Bei den meisten Demenzerkrankungen tritt - ausschließlich oder zusätzlich zu anderen Inkontinenzformen - eine spezielle Form der Dranginkontinenz auf. Darauf hat Professor Ingo Füsgen aus Wuppertal hingewiesen.

"Es handelt sich um eine neurogene hyperaktive Blase oder ungehemmte neuropathische Blasenfunktionsstörung", sagte der Geriater beim Dementia Fair Congress in Leipzig. Diese Inkontinenzform wird oft auch als neurogen enthemmte Blase, supraspinale Reflexblase oder nicht-inhibierte Blase bezeichnet, so Füsgen. Ursache seien Schädigungen der zerebralen Kontrolle. Sie führen zu einer Abschwächung der Detrusor-hemmenden efferenten Signale.

Zusätzlich haben viele Demenzpatienten Schwierigkeiten, den Weg zur Toilette zu finden, ihre Kleidung zu öffnen oder wenigstens um Hilfe beim Toilettengang zu bitten. Letztlich sind 70 bis 80 Prozent der demenzkranken Pflegeheimbewohner im Spätstadium der Demenz harninkontinent.

Zu der Inkontinenz-Diagnose gehören nach Angaben von Füsgen auch die Eigen- und Fremdanamnese, klinische Untersuchung sowie die Bestimmung von Demenzform und Demenzstadium. Erfasst werden sollten auch funktionelle Defizite, ein Urinstatus sowie im Serum Entzündungsparameter, Kreatinin und Harnstoff. Außerdem sind ein Miktionsprotokoll und die Bestimmung des Restharns notwendig. Die Führung des Miktionsprotokolls braucht nur wenige Tage zu umfassen.

Die erste Maßnahme sollte eine Überprüfung der bisherigen Medikation sein, so Füsgen. Schon eine Behandlung mit Antidementiva bessere nach wenigen Wochen meist auch die Kontinenz.

Gegen die Dranginkontinenz haben sich Spasmolytika wie Trospiumchlorid bewährt. "Die Arznei ist nicht liquorgängig und verstärkt deshalb das cholinerge Defizit von Alzheimer-Patienten nicht." Weitere Bausteine einer Kontinenztherapie seien Beckenboden-, Miktions- und Toilettentraining.

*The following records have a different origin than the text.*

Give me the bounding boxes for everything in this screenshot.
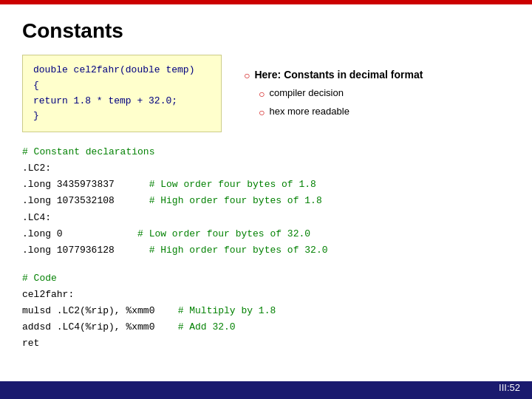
bullet-sub2-text: hex more readable: [269, 106, 349, 117]
main-content: Constants double cel2fahr(double temp) {…: [0, 4, 532, 381]
bullet-main: ○ Here: Constants in decimal format: [244, 69, 423, 81]
code-line3: ret: [22, 335, 510, 352]
lc2-line2: .long 1073532108 # High order four bytes…: [22, 193, 510, 209]
code-line3-code: ret: [22, 338, 39, 349]
code-line1-comment: # Multiply by 1.8: [178, 305, 276, 316]
lc2-line1: .long 3435973837 # Low order four bytes …: [22, 177, 510, 193]
code-header: # Code: [22, 270, 510, 287]
lc4-line1-code: .long 0: [22, 228, 63, 239]
lc4-line2-comment: # High order four bytes of 32.0: [149, 245, 328, 256]
code-line2: addsd .LC4(%rip), %xmm0 # Add 32.0: [22, 319, 510, 335]
bullet-main-text: Here: Constants in decimal format: [254, 69, 423, 81]
code-line2-code: addsd .LC4(%rip), %xmm0: [22, 321, 154, 332]
code-line1: mulsd .LC2(%rip), %xmm0 # Multiply by 1.…: [22, 303, 510, 319]
func-label: cel2fahr:: [22, 287, 510, 303]
lc2-label: .LC2:: [22, 160, 510, 177]
lc2-line1-code: .long 3435973837: [22, 179, 115, 190]
bullet-main-symbol: ○: [244, 69, 250, 81]
code-line-4: }: [33, 109, 211, 124]
code-line-2: {: [33, 78, 211, 94]
code-header-text: # Code: [22, 273, 57, 284]
lc2-line1-comment: # Low order four bytes of 1.8: [149, 179, 316, 190]
content-area: double cel2fahr(double temp) { return 1.…: [22, 55, 510, 132]
lc2-line2-comment: # High order four bytes of 1.8: [149, 195, 322, 206]
bullet-sub2-symbol: ○: [259, 106, 265, 118]
asm-code-section: # Code cel2fahr: mulsd .LC2(%rip), %xmm0…: [22, 270, 510, 352]
lc4-label: .LC4:: [22, 210, 510, 226]
code-line1-code: mulsd .LC2(%rip), %xmm0: [22, 305, 154, 316]
lc4-line1-comment: # Low order four bytes of 32.0: [137, 228, 310, 239]
asm-constants-section: # Constant declarations .LC2: .long 3435…: [22, 144, 510, 259]
slide-number: III:52: [499, 382, 520, 393]
bullet-sub-1: ○ compiler decision: [259, 87, 423, 100]
bullet-list: ○ Here: Constants in decimal format ○ co…: [236, 55, 423, 132]
lc4-line1: .long 0 # Low order four bytes of 32.0: [22, 226, 510, 242]
bullet-sub1-text: compiler decision: [269, 87, 343, 98]
bullet-sub1-symbol: ○: [259, 88, 265, 100]
const-decl-header: # Constant declarations: [22, 144, 510, 160]
const-decl-header-text: # Constant declarations: [22, 146, 154, 157]
code-line-3: return 1.8 * temp + 32.0;: [33, 94, 211, 109]
lc4-line2-code: .long 1077936128: [22, 245, 115, 256]
code-example-box: double cel2fahr(double temp) { return 1.…: [22, 55, 222, 132]
code-line2-comment: # Add 32.0: [178, 321, 236, 332]
lc4-line2: .long 1077936128 # High order four bytes…: [22, 242, 510, 259]
bullet-sub-2: ○ hex more readable: [259, 106, 423, 118]
lc2-line2-code: .long 1073532108: [22, 195, 115, 206]
page-title: Constants: [22, 19, 510, 43]
code-line-1: double cel2fahr(double temp): [33, 63, 211, 78]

"Demenzpatienten benötigen darüber hinaus jede Hilfe, die sie bekommen können, um ihnen den Weg zur Toilette zu ebnen", so Füsgen. Dazu zählt der Geriater gute Beleuchtung, ein Geländer oder etwa einen Rollator. Bei Problemen, auf der Toilette die Miktion auszulösen, seien Eukalyptus-Öl-Kompressen, Wärmflaschen oder Massagen für den Unterleib hilfreich, ebenso das Geräusch fließenden Wassers.

Auch wenn nur erreicht wird, dass die Patienten wieder mit mithilfe des Pflegepersonals zur Toilette gehen können, bewahre dies die Betroffenen vor sozialer Isolation, betonte der Geriater.